**Aim of the task**.
Every record below must be retyped exactly, with the pictures left out.

**Supplied material**.
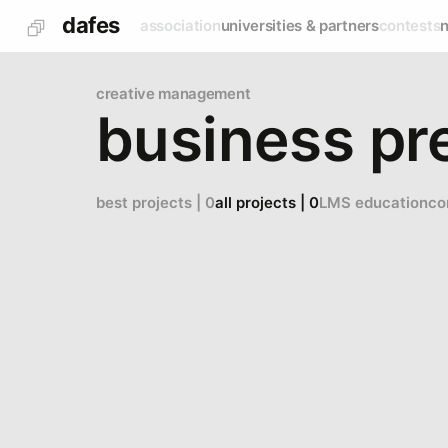
dafes
association
universities & partners
contests
creative management
business pr
best projects | 0
all projects | 0
LMS education
co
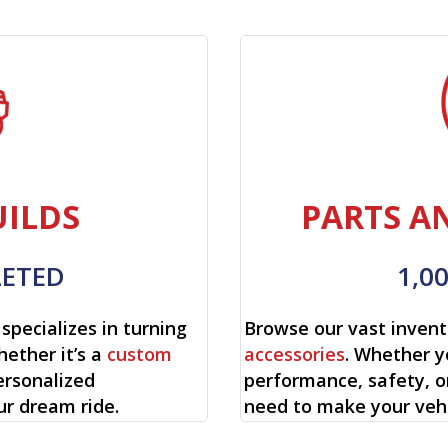
ILDS
PARTS A
LETED
1,0
specializes in turning
Browse our vast invent
hether it’s a
custom
accessories
. Whether y
ersonalized
performance, safety, o
ur dream ride.
need to make your vehi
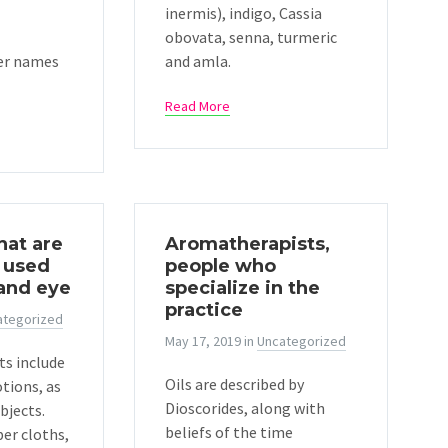
inermis), indigo, Cassia
obovata, senna, turmeric
er names
and amla.
Read More
hat are
Aromatherapists,
 used
people who
 and eye
specialize in the
practice
ategorized
May 17, 2019
in
Uncategorized
ts include
Oils are described by
otions, as
Dioscorides, along with
bjects.
beliefs of the time
er cloths,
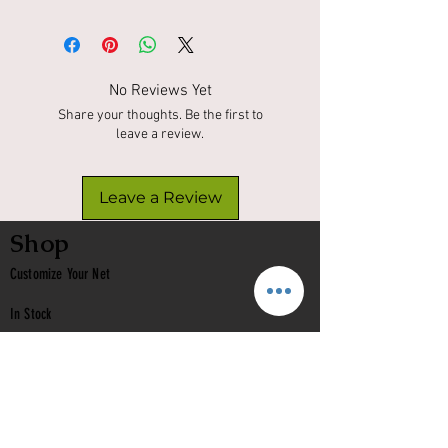
No Reviews Yet
Share your thoughts. Be the first to
leave a review.
Leave a Review
Shop
Customize Your Net
In Stock
Classic
Nets
Epoxy Nets
Burl Nets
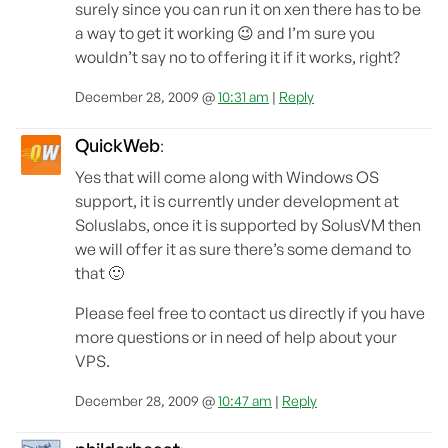
surely since you can run it on xen there has to be
a way to get it working 😉 and I’m sure you
wouldn’t say no to offering it if it works, right?
December 28, 2009 @
10:31 am
|
Reply
QuickWeb
:
Yes that will come along with Windows OS
support, it is currently under development at
Soluslabs, once it is supported by SolusVM then
we will offer it as sure there’s some demand to
that 🙂
Please feel free to contact us directly if you have
more questions or in need of help about your
VPS.
December 28, 2009 @
10:47 am
|
Reply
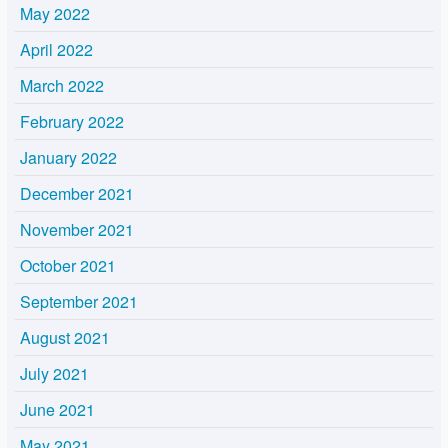
May 2022
April 2022
March 2022
February 2022
January 2022
December 2021
November 2021
October 2021
September 2021
August 2021
July 2021
June 2021
May 2021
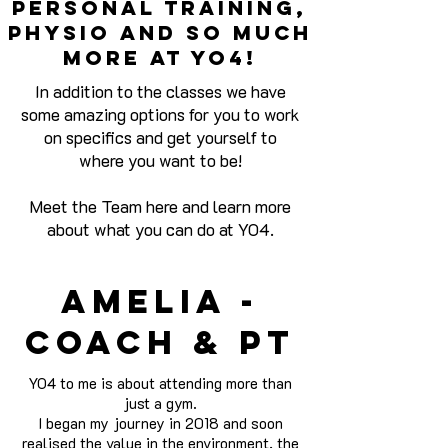
personal training,
physio and so much
more at yo4!
In addition to the classes we have
some amazing options for you to work
on specifics and get yourself to
where you want to be!
Meet the Team here and learn more
about what you can do at YO4.
Amelia -
Coach & pt
YO4 to me is about attending more than
just a gym.
I began my journey in 2018 and soon
realised the value in the environment, the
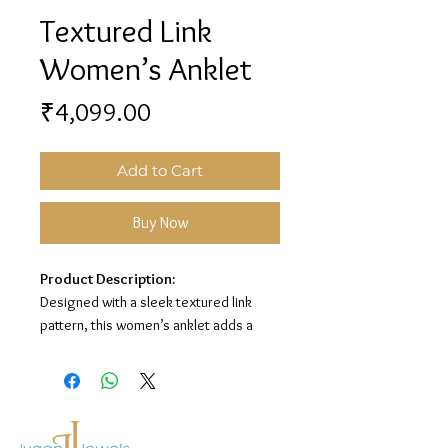
Textured Link
Women’s Anklet
Price
₹4,099.00
Add to Cart
Buy Now
Product Description:
Designed with a sleek textured link
pattern, this women’s anklet adds a
clean and elegant touch to your look. Its
premium silver finish makes it perfect
for everyday wear and special
occasions.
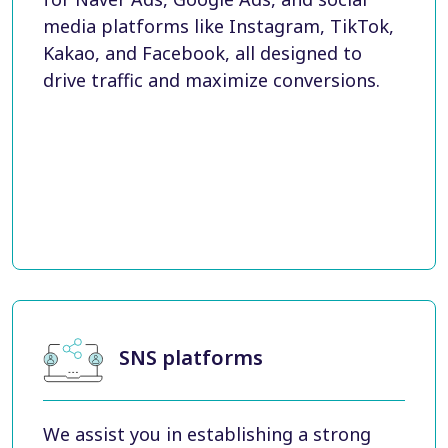
media platforms like Instagram, TikTok,
Kakao, and Facebook, all designed to
drive traffic and maximize conversions.
SNS platforms
We assist you in establishing a strong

**Response for this exercise**.
dafes
association
universities & partners
contests
creative management
business pr
best projects | 0
all projects | 0
LMS education
co
ILDS
PARTS A
LETED
1,0
specializes in turning
Browse our vast invent
hether it’s a
custom
accessories
. Whether y
ersonalized
performance, safety, o
ur dream ride.
need to make your vehi
inermis), indigo, Cassia
obovata, senna, turmeric
er names
and amla.
Read More
hat are
Aromatherapists,
 used
people who
 and eye
specialize in the
practice
ategorized
May 17, 2019
in
Uncategorized
ts include
Oils are described by
otions, as
Dioscorides, along with
bjects.
beliefs of the time
er cloths,
No Reviews Yet
Share your thoughts. Be the first to
leave a review.
Leave a Review
Shop
Customize Your Net
In Stock
Classic
Nets
Epoxy Nets
Burl Nets
surely since you can run it on xen there has to be
a way to get it working 😉 and I’m sure you
wouldn’t say no to offering it if it works, right?
December 28, 2009 @
10:31 am
|
Reply
QuickWeb
:
Yes that will come along with Windows OS
support, it is currently under development at
Soluslabs, once it is supported by SolusVM then
we will offer it as sure there’s some demand to
that 🙂
Please feel free to contact us directly if you have
more questions or in need of help about your
VPS.
December 28, 2009 @
10:47 am
|
Reply
May 2022
April 2022
March 2022
February 2022
January 2022
December 2021
November 2021
October 2021
September 2021
August 2021
July 2021
June 2021
May 2021
personal training,
physio and so much
more at yo4!
In addition to the classes we have
some amazing options for you to work
on specifics and get yourself to
where you want to be!
Meet the Team here and learn more
about what you can do at YO4.
Amelia -
Coach & pt
YO4 to me is about attending more than
just a gym.
I began my journey in 2018 and soon
realised the value in the environment, the
Textured Link
Women’s Anklet
Price
₹4,099.00
Add to Cart
Buy Now
Product Description:
Designed with a sleek textured link
pattern, this women’s anklet adds a
clean and elegant touch to your look. Its
premium silver finish makes it perfect
for everyday wear and special
occasions.
media platforms like Instagram, TikTok,
Kakao, and Facebook, all designed to
drive traffic and maximize conversions.
SNS platforms
We assist you in establishing a strong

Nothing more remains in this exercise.